PFI helps its portfolio companies invest in new capabilities to reach important growth milestones and strengthen their balance sheet ahead of an IPO or negotiations with their strategic partners, while complementing equity financing and optimizing capital structure.
Point Financial Inc.’s debt financing is intended to complement equity. By using combinations of appropriate amounts of equity and subordinated debt capital, entrepreneurs, management teams, and equity sponsors can reach important development milestones, providing gain to both sides, without much risk from either party.
Why Use Venture Debt?
Venture debt is typically less dilutive than a new equity round and delivers more from equity dollars by providing the extra time or resources needed to reach key growth milestones. By using venture debt, companies lengthen the time needed between equity rounds, giving entrepreneurial teams time to focus on building the business.
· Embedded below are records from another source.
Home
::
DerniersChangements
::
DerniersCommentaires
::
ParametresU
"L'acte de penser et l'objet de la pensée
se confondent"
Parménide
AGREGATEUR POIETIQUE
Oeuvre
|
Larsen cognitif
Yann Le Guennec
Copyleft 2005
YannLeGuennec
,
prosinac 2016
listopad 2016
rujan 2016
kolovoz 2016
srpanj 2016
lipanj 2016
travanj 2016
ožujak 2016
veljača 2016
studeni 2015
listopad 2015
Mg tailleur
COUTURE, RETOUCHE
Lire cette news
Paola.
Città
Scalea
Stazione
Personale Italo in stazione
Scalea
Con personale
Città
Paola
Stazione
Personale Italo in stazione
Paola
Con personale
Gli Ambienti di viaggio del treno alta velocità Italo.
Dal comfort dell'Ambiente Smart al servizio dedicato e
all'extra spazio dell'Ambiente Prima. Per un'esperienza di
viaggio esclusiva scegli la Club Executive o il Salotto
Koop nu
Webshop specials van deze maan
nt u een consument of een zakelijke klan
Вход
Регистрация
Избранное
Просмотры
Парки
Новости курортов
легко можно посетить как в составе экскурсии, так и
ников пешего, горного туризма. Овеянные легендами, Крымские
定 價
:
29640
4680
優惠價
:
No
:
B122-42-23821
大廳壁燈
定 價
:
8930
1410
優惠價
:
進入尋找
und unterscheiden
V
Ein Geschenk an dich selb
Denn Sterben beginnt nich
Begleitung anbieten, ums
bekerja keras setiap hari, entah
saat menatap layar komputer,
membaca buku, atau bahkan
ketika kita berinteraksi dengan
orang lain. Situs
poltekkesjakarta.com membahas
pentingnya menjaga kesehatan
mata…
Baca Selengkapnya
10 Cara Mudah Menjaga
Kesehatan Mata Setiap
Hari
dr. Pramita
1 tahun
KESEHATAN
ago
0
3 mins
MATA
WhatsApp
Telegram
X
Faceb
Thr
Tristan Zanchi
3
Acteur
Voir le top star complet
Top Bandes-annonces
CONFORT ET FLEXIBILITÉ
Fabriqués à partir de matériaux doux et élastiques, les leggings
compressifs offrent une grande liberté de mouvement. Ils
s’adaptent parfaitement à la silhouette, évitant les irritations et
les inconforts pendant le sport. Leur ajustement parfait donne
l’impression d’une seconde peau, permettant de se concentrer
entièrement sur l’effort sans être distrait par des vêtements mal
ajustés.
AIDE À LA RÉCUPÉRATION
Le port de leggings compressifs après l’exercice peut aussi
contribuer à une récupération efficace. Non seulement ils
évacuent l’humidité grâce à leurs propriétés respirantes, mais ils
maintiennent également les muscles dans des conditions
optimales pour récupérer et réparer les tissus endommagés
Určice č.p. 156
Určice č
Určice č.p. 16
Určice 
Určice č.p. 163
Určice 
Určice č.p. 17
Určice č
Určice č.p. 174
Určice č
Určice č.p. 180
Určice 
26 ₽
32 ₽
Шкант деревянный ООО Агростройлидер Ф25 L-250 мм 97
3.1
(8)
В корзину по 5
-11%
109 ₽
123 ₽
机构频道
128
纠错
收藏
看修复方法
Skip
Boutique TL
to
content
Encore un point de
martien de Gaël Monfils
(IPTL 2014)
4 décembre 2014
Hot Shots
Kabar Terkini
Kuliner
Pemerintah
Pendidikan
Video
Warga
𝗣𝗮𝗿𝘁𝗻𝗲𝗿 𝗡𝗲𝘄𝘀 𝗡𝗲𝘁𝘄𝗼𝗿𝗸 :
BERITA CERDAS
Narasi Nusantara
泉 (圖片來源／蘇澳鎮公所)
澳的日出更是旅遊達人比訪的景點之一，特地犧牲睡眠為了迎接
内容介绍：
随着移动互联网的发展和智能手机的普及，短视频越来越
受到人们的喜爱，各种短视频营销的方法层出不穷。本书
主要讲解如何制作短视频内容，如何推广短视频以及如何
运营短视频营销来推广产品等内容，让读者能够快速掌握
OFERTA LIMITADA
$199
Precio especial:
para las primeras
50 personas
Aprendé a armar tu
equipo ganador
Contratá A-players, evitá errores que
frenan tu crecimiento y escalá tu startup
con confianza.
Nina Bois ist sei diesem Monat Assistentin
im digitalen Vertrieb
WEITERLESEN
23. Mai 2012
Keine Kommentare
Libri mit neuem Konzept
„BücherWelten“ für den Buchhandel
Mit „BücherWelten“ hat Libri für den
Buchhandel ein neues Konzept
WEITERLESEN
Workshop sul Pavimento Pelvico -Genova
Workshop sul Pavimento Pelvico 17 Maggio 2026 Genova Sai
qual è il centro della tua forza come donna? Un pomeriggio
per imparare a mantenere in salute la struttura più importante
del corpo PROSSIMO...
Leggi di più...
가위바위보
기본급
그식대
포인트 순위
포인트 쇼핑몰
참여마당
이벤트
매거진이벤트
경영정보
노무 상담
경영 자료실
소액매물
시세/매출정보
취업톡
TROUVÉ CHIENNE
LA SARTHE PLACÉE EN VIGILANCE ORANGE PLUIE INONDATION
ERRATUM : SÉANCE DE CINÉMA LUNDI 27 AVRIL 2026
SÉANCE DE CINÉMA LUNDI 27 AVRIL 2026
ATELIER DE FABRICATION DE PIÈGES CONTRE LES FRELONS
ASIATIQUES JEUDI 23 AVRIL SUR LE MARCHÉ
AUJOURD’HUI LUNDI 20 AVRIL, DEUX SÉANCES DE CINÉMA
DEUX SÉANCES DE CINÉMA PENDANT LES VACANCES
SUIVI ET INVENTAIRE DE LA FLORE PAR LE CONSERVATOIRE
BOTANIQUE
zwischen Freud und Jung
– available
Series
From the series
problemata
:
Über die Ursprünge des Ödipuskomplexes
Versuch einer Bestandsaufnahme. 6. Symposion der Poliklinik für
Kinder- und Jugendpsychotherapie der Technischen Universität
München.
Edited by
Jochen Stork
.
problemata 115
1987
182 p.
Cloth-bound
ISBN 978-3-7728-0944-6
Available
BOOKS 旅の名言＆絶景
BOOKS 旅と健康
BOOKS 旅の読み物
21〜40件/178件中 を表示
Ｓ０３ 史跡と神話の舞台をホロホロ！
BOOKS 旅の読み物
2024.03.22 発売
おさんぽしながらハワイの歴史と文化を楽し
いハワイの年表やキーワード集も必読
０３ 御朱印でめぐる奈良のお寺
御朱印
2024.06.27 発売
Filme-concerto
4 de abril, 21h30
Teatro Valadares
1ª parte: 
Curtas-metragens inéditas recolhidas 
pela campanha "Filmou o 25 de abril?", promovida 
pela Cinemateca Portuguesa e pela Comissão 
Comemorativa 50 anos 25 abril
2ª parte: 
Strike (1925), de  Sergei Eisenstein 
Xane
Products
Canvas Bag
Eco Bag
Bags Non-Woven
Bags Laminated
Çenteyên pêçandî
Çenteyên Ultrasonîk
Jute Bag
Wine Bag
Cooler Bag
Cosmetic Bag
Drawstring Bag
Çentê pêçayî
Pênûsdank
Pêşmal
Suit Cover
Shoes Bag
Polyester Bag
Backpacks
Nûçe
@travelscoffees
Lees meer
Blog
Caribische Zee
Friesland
PFI’s venture debt package provides additional negotiating leverage for potentially higher valuation and a more successful subsequent round of financing when key milestones have been met. We help venture capital companies leverage their capital, creating a smart financing solution for both the management team and investors involved.
How Venture Debt Works
Venture debt creates an insurance policy against having to seek new funding at a lower valuation because key milestones have not been achieved. It also provides the extra runway needed to reach key milestones, which in turn makes raising the next round of financing easier and generally boosts valuations. If the company meets the milestones and borrowing turns out to be unnecessary, then paying interest on the loans is significantly less expensive than financing the entire business with equity.